As mentioned in the very beginning, time series prediction is treated as a regression problem in our case, so let's compute mean square error (MSE) for each next time step.

def evaluate_forecasts(y, forecasts, n_lag, n_seq):
    print('Evaluation results (RMSE) for each next tim step:')
    for i in range(n_seq):
        actual = [row[i] for row in y]
        predicted = [forecast[i] for forecast in forecasts]
        rmse = sqrt(mean_squared_error(actual, predicted))
        print('t+%d time step: %f' % ((i+1), rmse))
        
# evaluate forecasts
actual = [row[-ahead:] for row in test]
evaluate_forecasts(actual, forecasts, lag, ahead)

Evaluation results (RMSE) for each next tim step:
t+1 time step: 0.795490
t+2 time step: 0.843505
t+3 time step: 0.907717

To to a better understanding of the prediction result, let's plot it out and compare with with the original data.

# plot the forecasts in the context of the original dataset, multiple segments
def plot_forecasts(series, forecasts, n_test, xlim, ylim, n_ahead, linestyle = None):
    pyplot.figure(figsize=(15,8))
    if linestyle==None:
        pyplot.plot(series, label='observed')
    else:
        pyplot.plot(series, linestyle, label='observed')
    pyplot.xlim(xlim, ylim)
    pyplot.legend(loc='upper right')
    # plot the forecasts in red
    for i in range(len(forecasts)):
        # this ensures not all segements are plotted, it is plotted every n_ahead
        if i%n_ahead ==0:
               off_s = len(series) - n_test + 2 + i - 1
               off_e = off_s + len(forecasts[i]) + 1
               xaxis = [x for x in range(off_s, off_e)]
               yaxis = [series[off_s]] + forecasts[i] 
               pyplot.plot(xaxis, yaxis, 'r')
    pyplot.show()
    
plot_forecasts(df['soi'].values, forecasts, test.shape[0] + ahead - 1, 0, 500, ahead)

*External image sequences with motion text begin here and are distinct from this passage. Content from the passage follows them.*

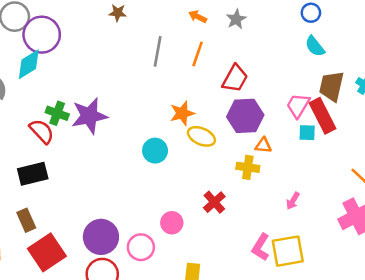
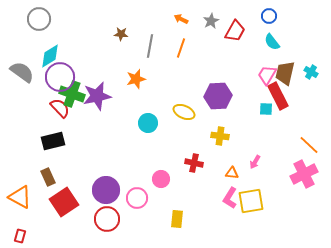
brown star: (118, 13) -> (121, 34), moved
purple circle: (42, 35) -> (60, 77), moved
red trapezoid: (235, 78) -> (235, 31), moved
pink trapezoid: (298, 105) -> (267, 75), moved
green cross: (57, 113) -> (72, 94), size x1.4
orange star: (182, 113) -> (136, 79), moved
orange triangle: (263, 145) -> (232, 173), moved
red cross: (214, 202) -> (194, 163), turned -36

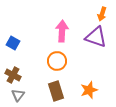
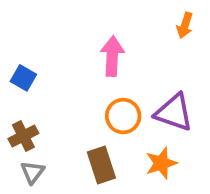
purple triangle: (96, 37) -> (174, 112), moved
orange circle: (57, 61) -> (123, 116), moved
brown cross: (13, 75) -> (23, 136), turned 35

Here the blue line is the ogriginal time series, the red line is the prediction results. As we can see, it is doing a reasonable job. ENSO prediction is considered one of the most difficult task in climate science, but with more sophisicated modeling tuning and architecture desgin, we believe better results could be achieved.

Conclusion

In this notebook, we observed how ENSO prediction can be done with the aid of ArcGIS API for Python. We started with a correlation to find the most correlated grid in terms of precipitation. And then we performed time series analysis and LSTM to predict SOI based a few input variables including precipitation from prior time steps. With a basic LSTM example, we are able to acheive a reasonable accuracy as ENSO prediction is one of the most challenge tasks in climatology.